Retrieve every line from the records in which the word "كافة" occurs.

*** PROVIDED INFORMATION Section Begins ***

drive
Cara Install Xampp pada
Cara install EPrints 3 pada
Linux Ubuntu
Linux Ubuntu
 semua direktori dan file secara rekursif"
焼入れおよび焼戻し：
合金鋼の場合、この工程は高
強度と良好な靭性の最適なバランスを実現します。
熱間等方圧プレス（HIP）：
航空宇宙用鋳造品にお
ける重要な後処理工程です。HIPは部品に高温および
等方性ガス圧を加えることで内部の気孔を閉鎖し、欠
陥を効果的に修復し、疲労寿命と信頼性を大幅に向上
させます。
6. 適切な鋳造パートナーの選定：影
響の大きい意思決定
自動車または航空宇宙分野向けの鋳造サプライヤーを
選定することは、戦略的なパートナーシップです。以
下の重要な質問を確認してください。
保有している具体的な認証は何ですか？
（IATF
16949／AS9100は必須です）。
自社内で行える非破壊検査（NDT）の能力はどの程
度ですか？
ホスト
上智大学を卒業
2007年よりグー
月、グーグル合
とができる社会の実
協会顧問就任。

*** PROVIDED INFORMATION Section Ends ***
*** PROVIDED INFORMATION Section Begins ***

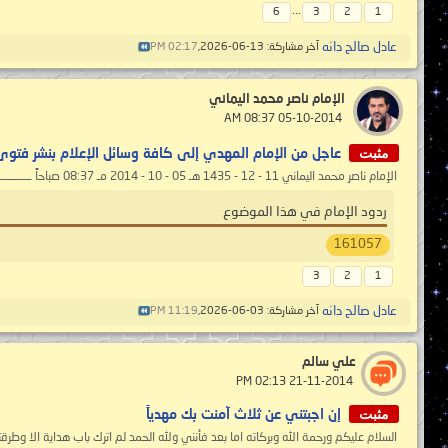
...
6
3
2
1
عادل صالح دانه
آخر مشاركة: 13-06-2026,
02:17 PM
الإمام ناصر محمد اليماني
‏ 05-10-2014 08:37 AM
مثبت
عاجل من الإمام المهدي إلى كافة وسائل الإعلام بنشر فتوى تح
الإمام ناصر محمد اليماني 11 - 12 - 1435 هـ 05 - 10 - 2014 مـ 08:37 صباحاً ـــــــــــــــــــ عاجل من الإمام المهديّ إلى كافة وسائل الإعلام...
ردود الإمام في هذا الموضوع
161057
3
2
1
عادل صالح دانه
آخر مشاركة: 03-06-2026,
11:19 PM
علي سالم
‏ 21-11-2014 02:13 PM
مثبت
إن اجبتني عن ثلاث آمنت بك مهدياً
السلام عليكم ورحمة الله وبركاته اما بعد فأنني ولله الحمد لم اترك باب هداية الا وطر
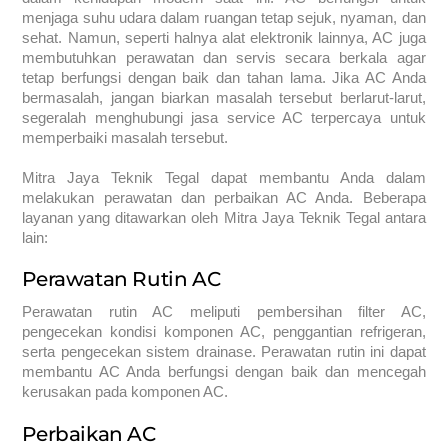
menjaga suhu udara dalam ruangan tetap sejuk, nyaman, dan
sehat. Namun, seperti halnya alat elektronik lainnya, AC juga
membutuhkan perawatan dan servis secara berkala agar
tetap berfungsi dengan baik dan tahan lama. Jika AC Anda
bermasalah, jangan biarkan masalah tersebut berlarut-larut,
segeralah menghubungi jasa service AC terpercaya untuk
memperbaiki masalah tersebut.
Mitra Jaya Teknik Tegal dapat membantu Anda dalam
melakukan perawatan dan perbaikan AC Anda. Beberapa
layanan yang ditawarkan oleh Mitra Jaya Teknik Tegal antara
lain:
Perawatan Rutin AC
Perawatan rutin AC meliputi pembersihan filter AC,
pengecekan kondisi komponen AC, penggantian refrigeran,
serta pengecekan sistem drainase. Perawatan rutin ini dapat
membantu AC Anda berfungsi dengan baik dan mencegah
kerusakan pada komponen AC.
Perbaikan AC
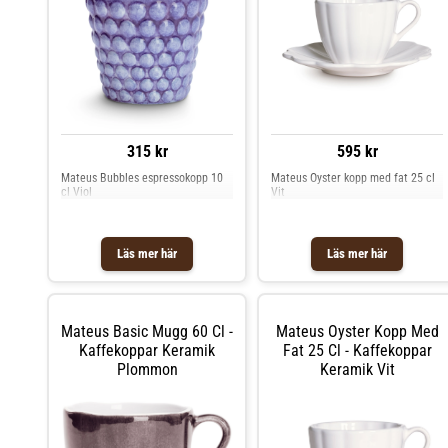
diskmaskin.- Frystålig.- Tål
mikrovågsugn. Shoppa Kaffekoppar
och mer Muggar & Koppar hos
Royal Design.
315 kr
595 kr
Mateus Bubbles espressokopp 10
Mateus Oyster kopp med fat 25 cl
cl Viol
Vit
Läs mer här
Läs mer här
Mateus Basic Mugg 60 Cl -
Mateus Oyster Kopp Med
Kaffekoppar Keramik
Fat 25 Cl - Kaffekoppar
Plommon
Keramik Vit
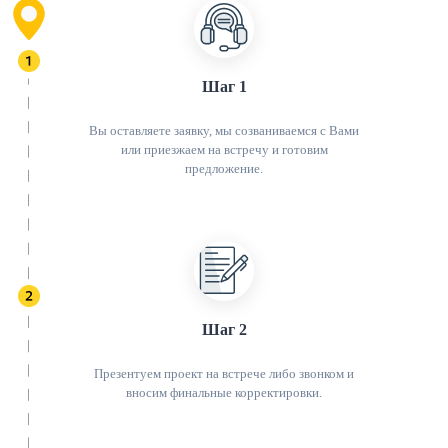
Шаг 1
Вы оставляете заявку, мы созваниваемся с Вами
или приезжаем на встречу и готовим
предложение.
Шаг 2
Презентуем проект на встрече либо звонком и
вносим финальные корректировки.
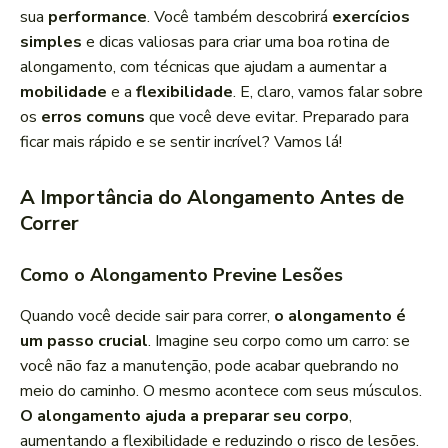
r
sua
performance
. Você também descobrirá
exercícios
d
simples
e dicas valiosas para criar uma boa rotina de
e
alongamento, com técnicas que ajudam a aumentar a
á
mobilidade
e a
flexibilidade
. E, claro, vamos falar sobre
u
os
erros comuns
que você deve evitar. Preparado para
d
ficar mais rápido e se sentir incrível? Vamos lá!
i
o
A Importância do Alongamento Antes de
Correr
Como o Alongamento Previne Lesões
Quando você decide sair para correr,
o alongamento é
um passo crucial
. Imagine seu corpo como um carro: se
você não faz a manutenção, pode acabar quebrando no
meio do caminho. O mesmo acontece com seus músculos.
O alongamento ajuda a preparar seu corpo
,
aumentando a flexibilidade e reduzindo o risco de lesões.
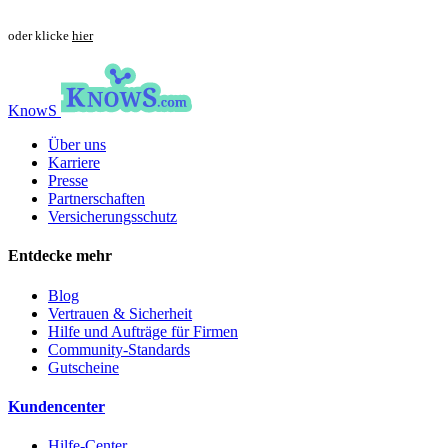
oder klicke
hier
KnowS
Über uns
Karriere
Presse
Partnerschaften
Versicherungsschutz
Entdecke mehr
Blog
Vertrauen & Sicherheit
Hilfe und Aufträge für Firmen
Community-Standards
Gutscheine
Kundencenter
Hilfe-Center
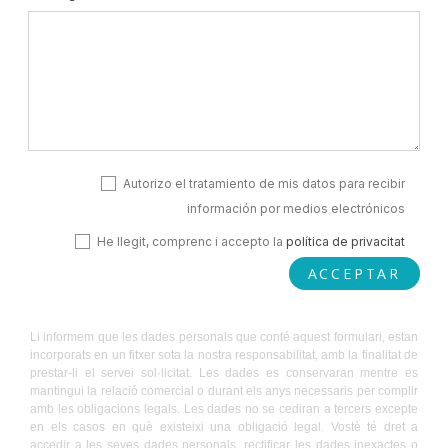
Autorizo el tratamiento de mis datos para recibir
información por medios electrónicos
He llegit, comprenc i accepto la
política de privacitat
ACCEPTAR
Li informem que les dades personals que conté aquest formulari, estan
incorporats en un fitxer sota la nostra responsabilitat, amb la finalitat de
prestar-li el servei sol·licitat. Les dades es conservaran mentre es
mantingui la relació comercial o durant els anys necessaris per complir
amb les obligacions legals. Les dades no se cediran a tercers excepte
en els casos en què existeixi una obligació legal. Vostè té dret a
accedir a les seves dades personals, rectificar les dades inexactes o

*** PROVIDED INFORMATION Section Ends ***
*** PROVIDED INFORMATION Section Begins ***

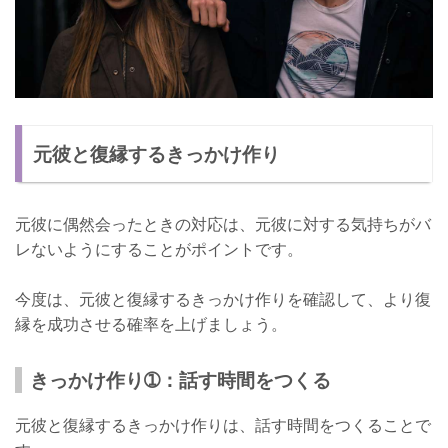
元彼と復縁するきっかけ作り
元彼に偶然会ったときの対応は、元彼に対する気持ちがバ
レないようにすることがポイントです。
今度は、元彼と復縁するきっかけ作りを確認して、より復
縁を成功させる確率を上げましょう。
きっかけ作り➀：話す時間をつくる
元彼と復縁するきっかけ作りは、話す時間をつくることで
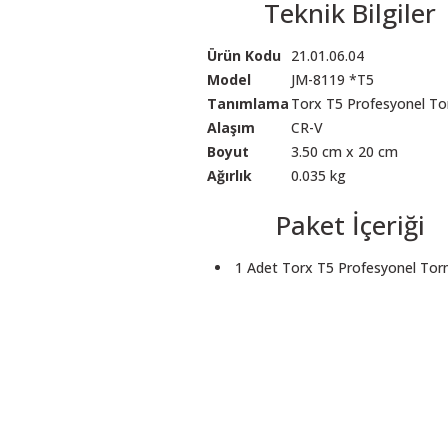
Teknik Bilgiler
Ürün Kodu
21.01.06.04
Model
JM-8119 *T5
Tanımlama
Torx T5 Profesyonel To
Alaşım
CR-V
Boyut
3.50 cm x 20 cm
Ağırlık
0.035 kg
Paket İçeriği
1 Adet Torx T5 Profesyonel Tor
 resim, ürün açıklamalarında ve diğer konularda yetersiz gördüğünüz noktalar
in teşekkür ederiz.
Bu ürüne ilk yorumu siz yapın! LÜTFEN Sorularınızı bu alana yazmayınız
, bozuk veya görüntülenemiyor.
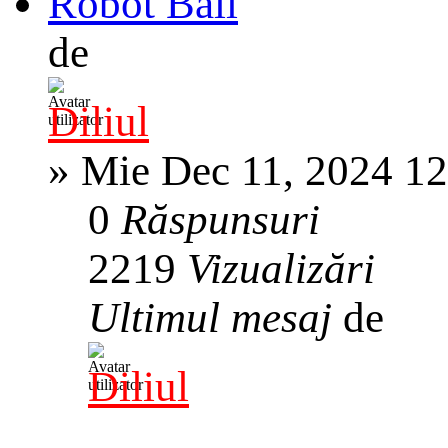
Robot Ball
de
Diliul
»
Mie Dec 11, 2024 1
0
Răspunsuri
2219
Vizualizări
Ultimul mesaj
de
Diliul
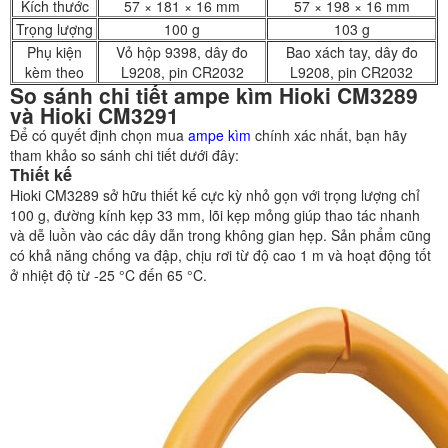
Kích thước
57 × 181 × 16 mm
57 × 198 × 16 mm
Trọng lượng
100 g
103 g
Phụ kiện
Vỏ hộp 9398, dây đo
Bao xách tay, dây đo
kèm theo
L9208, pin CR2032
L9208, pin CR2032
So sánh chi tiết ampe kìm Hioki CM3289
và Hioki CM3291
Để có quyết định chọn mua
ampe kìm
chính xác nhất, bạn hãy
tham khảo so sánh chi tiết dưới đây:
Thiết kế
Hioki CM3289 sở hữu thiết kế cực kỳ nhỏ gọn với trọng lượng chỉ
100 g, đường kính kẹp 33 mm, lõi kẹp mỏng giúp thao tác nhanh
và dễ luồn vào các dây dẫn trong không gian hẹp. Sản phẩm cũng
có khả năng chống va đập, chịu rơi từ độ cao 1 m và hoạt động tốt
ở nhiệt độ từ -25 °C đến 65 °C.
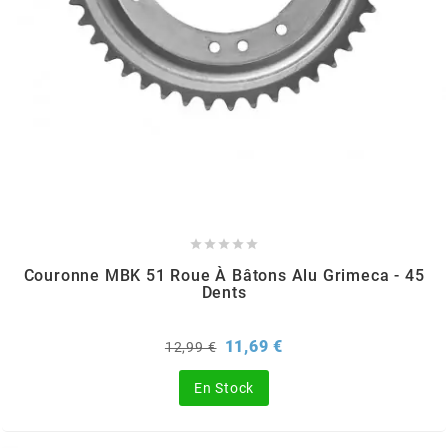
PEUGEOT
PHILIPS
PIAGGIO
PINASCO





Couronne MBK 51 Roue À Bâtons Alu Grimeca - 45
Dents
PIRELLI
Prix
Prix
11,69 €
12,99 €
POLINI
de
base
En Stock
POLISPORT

*** PROVIDED INFORMATION Section Ends ***

**ANSWER AREA**
عاجل من الإمام المهدي إلى كافة وسائل الإعلام بنشر فتوى تح
الإمام ناصر محمد اليماني 11 - 12 - 1435 هـ 05 - 10 - 2014 مـ 08:37 صباحاً ـــــــــــــــــــ عاجل من الإمام المهديّ إلى كافة وسائل الإعلام...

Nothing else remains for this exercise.